In fact, but for the committee’s refusal, the matter could have been resolved at a much lower cost last July, French revealed in his 10-minute address.
All other parties had been in agreement following a process overseen by Associate Chief Justice Frank Marrocco, in a bid to staunch the escalating expenses to the parties and the taxpayers, he said.
Only the committee stood in the way, French said, rejecting a solution that had been accepted by former deputy mayor Dan McLean, who launched the complaint and was represented by prominent Toronto lawyer Jack Siegel, as well as by French and the township.
“Is it reasonable to spend over $200,000 of township money defending your decision?” French asked the two committee members.
“Justice Kiteley expressed concern about escalating costs over a year ago in January 2017. Is it reasonable that you as a committee have an unlimited budget, roughly 10 times that of Mr. McLean or I, and we have limited and finite resources?
“How is the committee being reasonable or fair to Mr. Mclean, me or the taxpayers of the township of Springwater?”
In another startling revelation, French said he had challenged then township clerk John Daly in July 2015 with regard to Colin McLarty’s presence on the committee.
“I was in receipt of an email showing that Mr. McLarty distributed Mr. McLean’s election video to at least one local resident during the 2014 campaign which, if nothing else, could be perceived as having some bias for the applicant.”
(The 2014 bylaw appointing the joint Oro-Medonte-Springwater compliance audit committee states that “to avoid any potential conflict of interest, committee members shall not offer their services to any municipal election candidates.”)
A complicating factor, French said, is that another committee member (George Wodoslawsky) missed crucial meetings in 2017. “I do question whether the committee’s decisions at those closed session meetings were fair and without bias,” he said.
French concluded his remarks and invited questions.
Wodoslawsky, in the chair, and McLarty, the remaining member, sat silent.
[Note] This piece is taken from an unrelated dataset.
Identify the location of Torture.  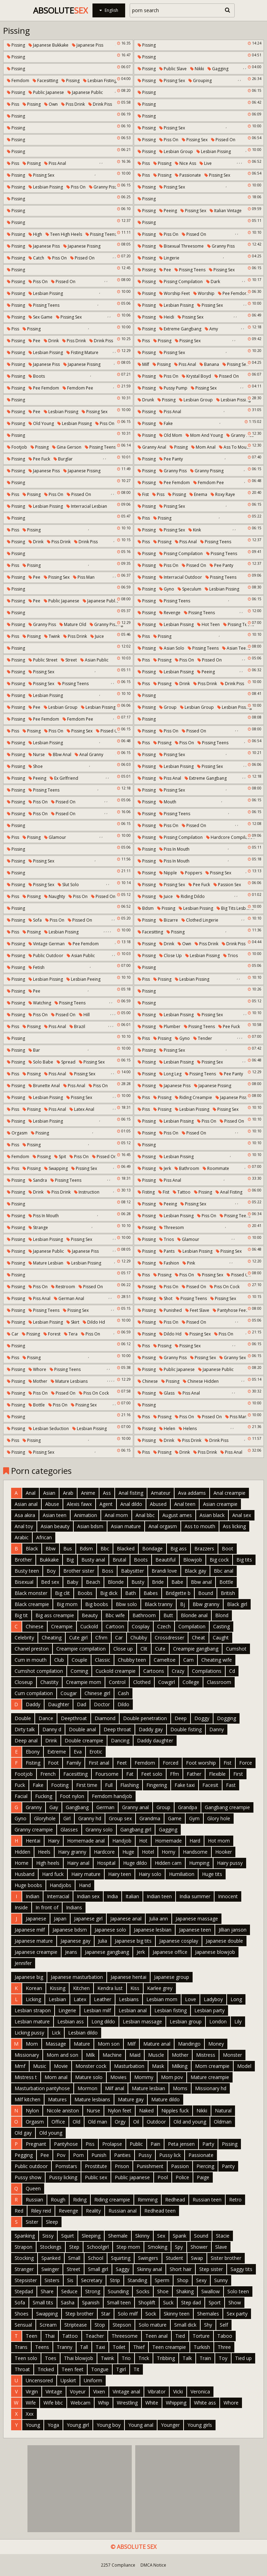 (201, 2336).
A dozen people watched from the floor of the council chamber.
Wodoslawsky and McLarty had no questions for French. No comment on the narrative that casts committee members as the only ones clinging to a tortuous process involving ever more expense to taxpayers. No explanation for Barlow’s absence. No advice sought from their Toronto lawyer, Jody Johnson, also sitting silent, to one side.
The committee did not deliberate the “bold move” suggested by French.
Instead, McLarty moved promptly to appoint Glen Davison to conduct a second audit of French’s campaign expenses.
In a flash, Wodoslawsky seconded the motion.
Without debate, Wodoslawsky and McLarty voted in favour.
Then the two adjourned their meeting, 15 minutes after it had started. They and their lawyer refused to answer questions from this reporter.
The selection of Davison is the result of a tendering process that took place in October 2015, township clerk Renee Chaperon advised in an email. Two submissions were received and Froese Forensic Partners was selected at that time. Davison, an Etobicoke chartered accountant, will be conducting the audit on behalf of Froese.
The first audit, completed in September 2016, by Melanie Dugard of Grant Thornton, was rejected by the committee. It cost the township $12,860.
As of December 31, 2017, Johnson, the committee’s lawyer, has been paid $112,411 by the township.
Dugard’s audit of French’s expenses found five instances of apparent non-compliance with the Municipal Elections Act totaling $1,175. The addition of those expenses to the $15,300 reported by French did not put him above the $20,000 spending limit for his campaign.